**Task prompt:**
Number of lines below with "Cuenca": work it out and reply with that number only.

**Exercise data:**
------------------------------
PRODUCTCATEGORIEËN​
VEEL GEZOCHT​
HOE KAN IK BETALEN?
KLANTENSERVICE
------------------------------
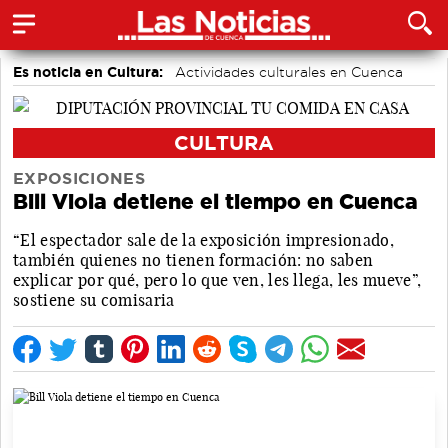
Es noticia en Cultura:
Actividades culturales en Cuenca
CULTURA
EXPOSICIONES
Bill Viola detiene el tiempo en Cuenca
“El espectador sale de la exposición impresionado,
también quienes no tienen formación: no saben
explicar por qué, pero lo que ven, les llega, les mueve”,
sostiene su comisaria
------------------------------
**Response area:**
2